Task prompt ->
From the entries that follow, reproduce exactly and only the lines from the line with "transported safely and" to the line with "guidelines. For our", endpoints included.

Provided entries ->
┌────────

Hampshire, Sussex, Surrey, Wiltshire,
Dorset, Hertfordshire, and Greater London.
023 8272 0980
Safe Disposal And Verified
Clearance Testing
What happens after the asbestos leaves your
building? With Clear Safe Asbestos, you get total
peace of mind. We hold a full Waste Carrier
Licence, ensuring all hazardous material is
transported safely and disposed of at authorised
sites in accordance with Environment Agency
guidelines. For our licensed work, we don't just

└────────
┌────────

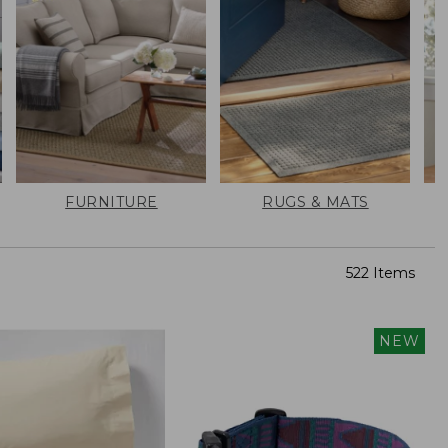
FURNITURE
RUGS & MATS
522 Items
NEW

└────────
┌────────

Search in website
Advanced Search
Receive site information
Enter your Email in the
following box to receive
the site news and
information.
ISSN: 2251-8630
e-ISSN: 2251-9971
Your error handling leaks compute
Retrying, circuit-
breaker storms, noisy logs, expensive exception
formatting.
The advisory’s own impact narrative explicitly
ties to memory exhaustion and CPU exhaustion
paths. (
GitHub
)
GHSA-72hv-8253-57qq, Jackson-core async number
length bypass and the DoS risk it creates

└────────

Response area ->
transported safely and disposed of at authorised
sites in accordance with Environment Agency
guidelines. For our licensed work, we don't just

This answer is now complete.